/usr/share/perl5/TM/Graph.pm

package TM::Graph;

use strict;
use Data::Dumper;

use TM;

use Class::Trait 'base';

=pod

=head1 NAME

TM::Graph - Topic Maps, trait for graph-like operations

=head1 SYNOPSIS

  use TM::Materialized::AsTMa;
  my $tm = new TM::Materialized::AsTMa (file => 'old_testament.atm');
  $tm->sync_in;
  Class::Trait->apply ( $tm => 'TM::Graph' );

  # find groups of topics connected
  print Dumper $tm->clusters;


  # use association types to compute a hull
  print "friends of Mr.
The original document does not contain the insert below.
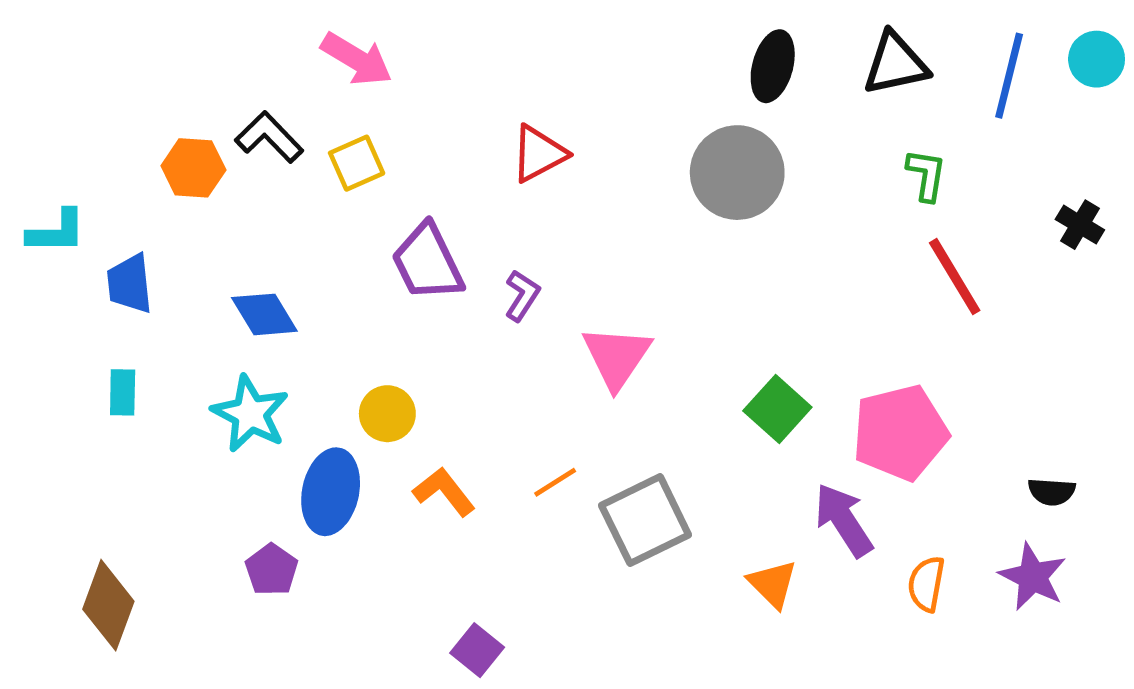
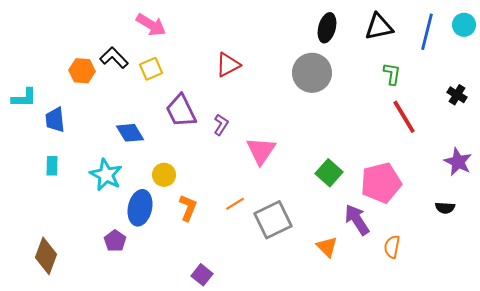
blue diamond: (264, 314) -> (130, 133), moved
orange L-shape: (444, 492) -> (188, 208), turned 60
purple star: (1033, 577) -> (458, 162), moved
Cairo: ".
   Dumper [
       $tm->frontier ([ $tm_>tid ('mr-cairo') ], [ [ $tm->tids ('foaf') ] ])
   ];

  # see whether there is a link (direct
  print "I always knew it" 
     if $tm->is_path ( [ 'gw-bush' ],              # there could be more
                      (bless [ [ 'foaf' ] ], '*'),
                      'osama-bin-laden');


=head1 DESCRIPTION

Obviously a topic map is also a graph, the topics being the nodes, and the associations forming the
edges, albeit these connections connect not always only two nodes, but, ok, you should know TMs by now.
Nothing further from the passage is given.